HMM based classification for conserved SNARE protein domains

by Marius Audenis, Leana Ortolani and Gabriel Chiche

Supervisor: Carlos Pulido Quetglas

Link to the presentation: https://unils-my.sharepoint.com/:p:/r/personal/marius_audenis_unil_ch/_layouts/15/Doc.aspx?sourcedoc=%7B3a03a6f1-e7b0-4099-977c-fb2a72924716%7D&action=edit&wdPreviousSession=05951c8f-6f64-d402-8f8d-a9743eda88ca

Introduction

The SNARE family proteins play a role in membrane fusion and can be involved in several processes such as neurotransmission. All of these proteins share a common motif, which we call SNARE. This motif is essential to form the SNARE complex, which mediates the fusion between a vesicle and a target membrane.

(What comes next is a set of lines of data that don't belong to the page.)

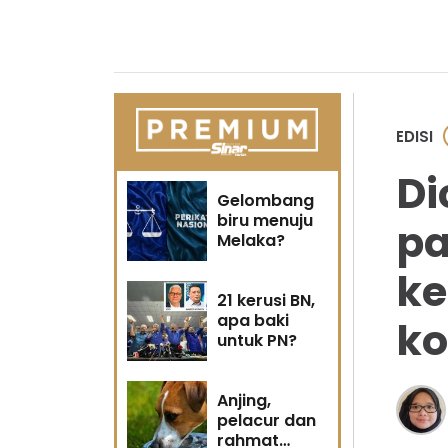
EDISI
Di
Gelombang
biru menuju
pa
Melaka?
ke
21 kerusi BN,
apa baki
k
untuk PN?
Anjing,
pelacur dan
rahmat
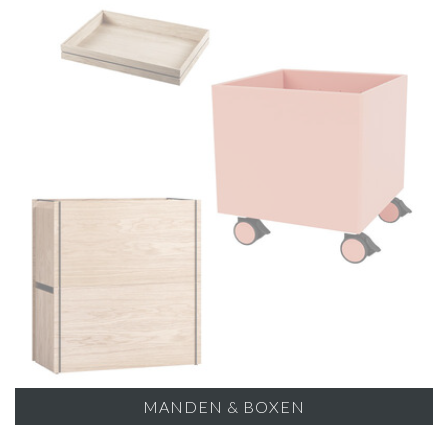
MANDEN & BOXEN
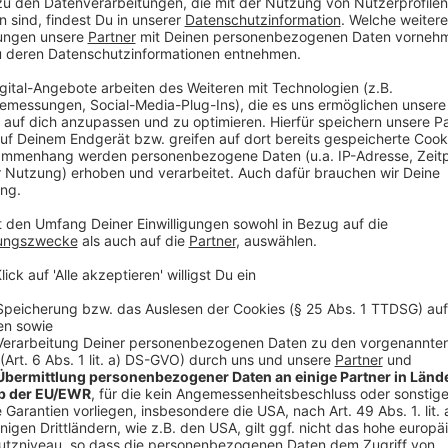
Anzeige
Am Mittwoch den.3 .24 gibt es im NRW-Landtag ein
schwarz-grüne Landesregierung sieht Park & Ride als
Verkehrswende und fördert entsprechende Stellplät
Zusammenhang bringt der ADAC auch nochmal die Übe
könnte man zum Beispiel Schranken oder auch Reserv
angezeigt wird, wie voll die Anlage ist, nutzen. Ode
Ticket gekoppelt sind. Der ADAC fordert außerdem, 
ausgebaut werden, besonders dort, wo sie stark ausg
auch Bahn und andere Verkehrsverbände beteiligen.
Anzeige
Mehr Ladesäulen und Bikesharing
Anzeige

This protein family has already been classified into four main groups (Qa, Qb, Qc, R) which are also divided into subgroups. This classification informes about the function ans sub-cellular localization of the protein.

In this project, we aim to build an algorithm capable of automatically classifying a SNARE sequences, thus giving rapid and accurate insights about its function. The classification method will be based on HMM models. We will build one HMM per class, and new sequences will be aligned to each of the HMMs. Each HMM will output a score, quantifying the likelyhood of the sequence being generated by the HMM, and an e-value, representing the statistical significance of the score. The new sequence could already be classified based on those values, but in order to reduce the error-rate of the models profiles, the e-value and score of all the HMM will be stored in a vector which will be input to a random forest model. Based on those results, it will be able to improve redo the classification, yealding a better accuracy (more than 7% in some cases). The final product will be a pipeline that takes a sequence as input, then determines its main group, and then determines the subgroup based on this result.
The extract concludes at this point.